Opened in 2011, the state of the art facility looks like a silver submarine and dominates the industrial area of Newhaven. Half the plant is below ground.
The ERF is one part of an integrated waste management (IWM) system which collects, separates, recovers, and composts general waste in 14 facilities across East Sussex, Brighton and Hove. This produces around 400k tonnes of waste each year which in the past went to landfill. By processing this figure is now much reduced.
In 2014, the Newhaven ERF received around 250k tonnes of residual general waste from 5 transfer stations within the East Sussex, Brighton and Hove area. Once the ERF has burnt this waste for the generation of electricity only a small percentage is left to go back to landfill. The aspiration is for this quantity to be reduced to 5% within 10 years.
Some generated electricity is taken for local power; the remainder goes to the National Grid. Typically at 400mw per day this provides enough for about 25,000 homes.
Power generation from waste now accounts for 1.5% of the UK’s electricity supply. By 2020 it is intended that it will be 6% of total, making a significant contribution to the Country’s energy security.
Veolia’s Phil Preece and Paul McMullen gave a very full explanation of the plant’s operation. Apart from a short period of annual closure for boiler and other maintenance, it runs year-round 24/7.
There was a full discussion of the business continuity and emergency plans for the facility. The latter are designed to handle risks such as fire, localised flooding and other industrial incidents. The staff has access to an extensive web based contingency plans backed up by paper action sheets and aide memoires. A centralised control monitors all operations and the security of the site.
A tour of the plant revealed the high levels of health and safety and environmental controls in place. The culmination was a climb to the roof which provided extensive views across Newhaven.
Veolia hosts and members of the EPS Southeast on top of the Newhaven ERF
(Photos by Anthony Kimber)
A typical schematic showing the main elements of the ERF process is below.
- Rubbish from households, local authority services and some local businesses are brought to the ERF, where it is tipped into the storage bunker.
- From the bunker the rubbish is lifted automatically onto a feed hopper by an overhead crane.
- The hopper feeds the rubbish into twin incineration units where it is burned at temperatures in excess of 850 degrees centigrade.
- Oil fired burners aid startup and closure. They also provide the ability to maintain a correct temperature in the incinerator.
- The incinerator superheats steam which drives the turbine, generating electricity for the National Grid.
- The cooled flue gases area processed to remove particulates (dust) and to reduce noxious gases and pollutants.
- Water vapour and cleaned gas is released through the 65m high chimneys. These gases are constantly monitored to ensure they meet strict environmental regulations and legislation.
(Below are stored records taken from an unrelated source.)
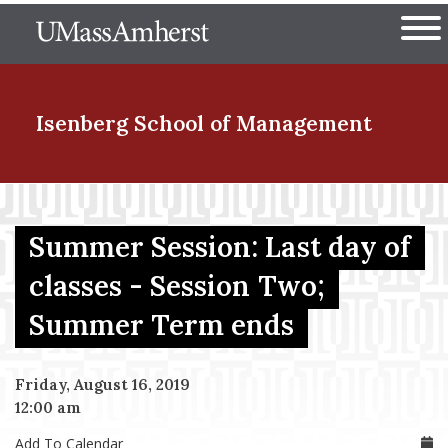
Skip
The University of Massachuset
to
Ope
main
content
nd Menu Item
Isenberg School
of Management
nd Menu Item
Summer Session: Last day of
classes - Session Two;
nd Menu Item
Summer Term ends
nd Menu Item
Friday, August 16, 2019
12:00 am
Add To Calendar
- Ash from the incineration process goes into a bunker. After removal of metals this is recycled into aggregate for the construction and road industry.
- Particulates removed from the filtering process are taken to a separate plant for treatment and safe disposal.
This was a valuable visit to an industry which is being developed to transform waste into a resource and to reduce the amount of waste into landfill sites. From 1st January 2015 new regulations placed a duty on waste collectors to separately collect recyclates to achieve a higher rate of recycling. It is clear that the Veolia Newhaven ERF now plays a key part in an integrated waste handling system for the Southeast.